→ **Your assignment**
Give back the whole listing word for word and skip each picture.

→ **Records for processing**
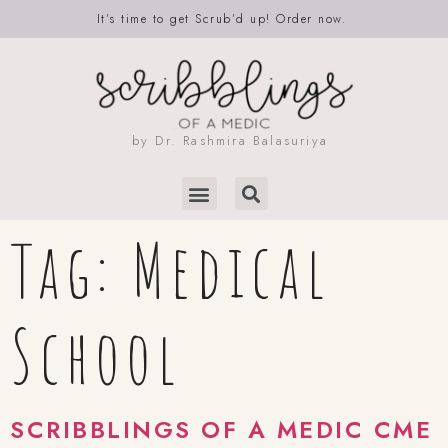
It’s time to get Scrub’d up! Order now.
by Dr. Rashmira Balasuriya
Tag:
Medical
School
SCRIBBLINGS OF A MEDIC CME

→ **Result**
It’s time to get Scrub’d up! Order now.
by Dr. Rashmira Balasuriya
Tag:
Medical
School
SCRIBBLINGS OF A MEDIC CME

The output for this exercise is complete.